(Stored data entries)
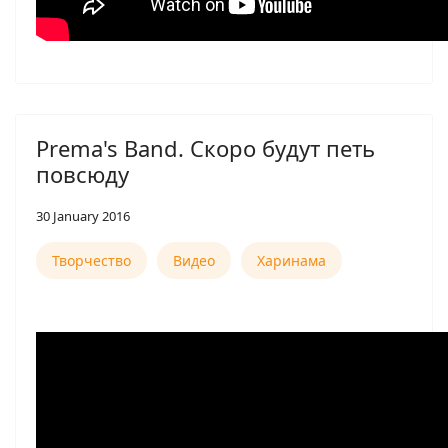
Prema's Band. Скоро будут петь
повсюду
30 January 2016
Творчество
Видео
Харинама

Assigned task: Set down all of the entries exactly as they appear, but keep the images out.

Solution to the problem:
Prema's Band. Скоро будут петь
повсюду
30 January 2016
Творчество
Видео
Харинама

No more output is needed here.